Managers should allow partners, suppliers and employees to innovate. One good thing about a crisis is that it makes people think differently and, in the past few months, governments and regulators have shown flexibility and adopted technology such as to allow companies to make online filings, and judges have delivered court rulings online.

With supply chains disrupted and no revenue coming in, some businesses may not be able to fulfill their obligations. But ‘force majeure’ clauses are not common in Kenya, and managers cannot just invoke them prematurely to get out of contracts. Managers considering this option will have to show, in court, that they took steps to mitigate the losses of their counter-parties.

Ideally, managers should negotiate and engage with their banks, suppliers and landlords and other partners as situations change. They should also consult their lawyers as they contemplate major decisions in response to the pandemic.

If difficult conditions persist, and companies want to declare insolvency, directors should know that they are not to do business or trade while in insolvency, That status offers a temporary moratorium from creditors and managers should use this time to get creditors to convert debt into equity and also consider entering into merger deals.

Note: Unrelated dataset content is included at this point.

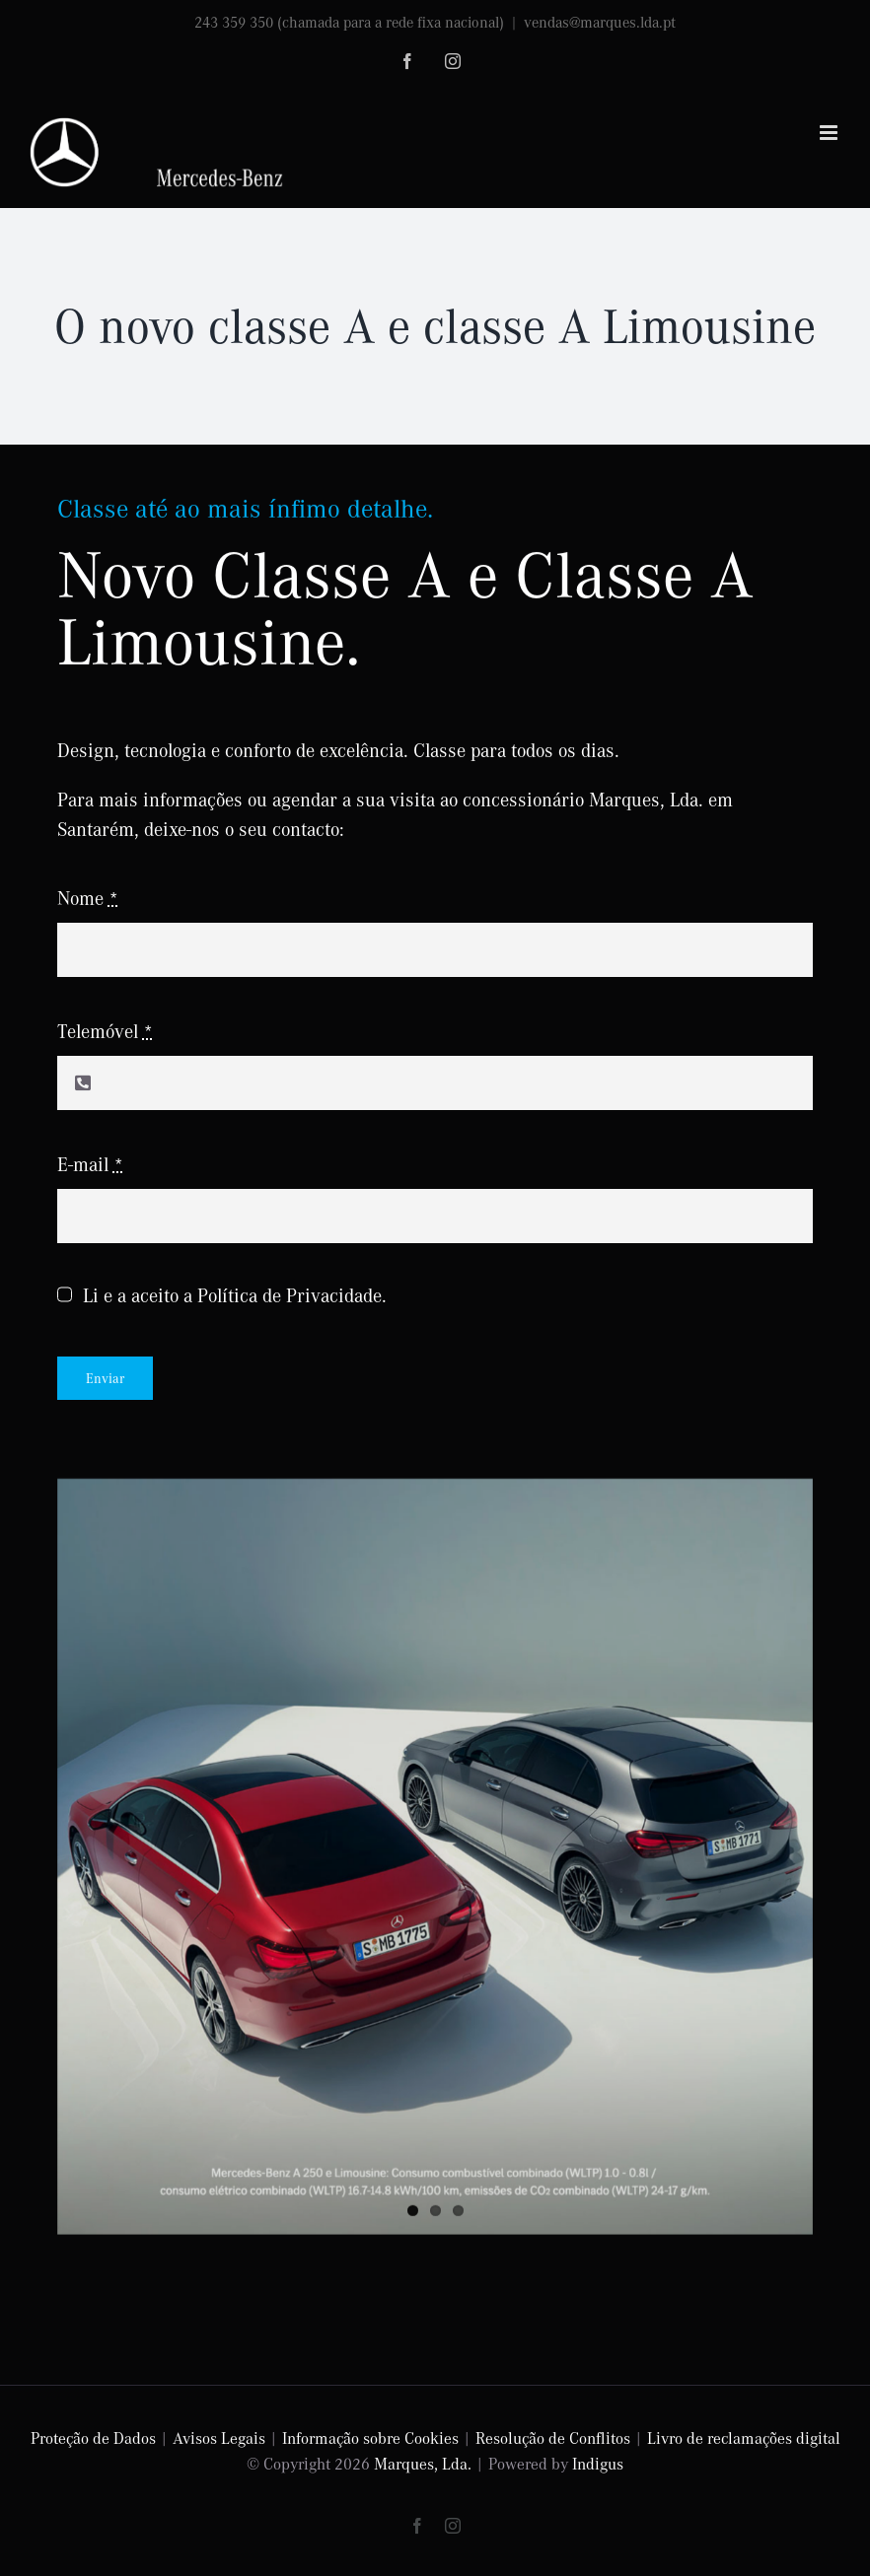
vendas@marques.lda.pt (600, 22)
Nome (87, 897)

Finally, managers may turn to the sensitive area of controlling human resource costs. They can send employees on annual leave and may also consider sending others on unpaid leave, but only with the consent of the employees. Most employees will cooperate in redundancy exercises if their employers are open in communication, follow all the legal steps, are seen to be fair, and promptly pay employees their dues.

Most important is that managers must make firm decisions, as indecision is even worse in times of crisis. They must then explain these decisions truthfully, and marshal employees and partners to follow.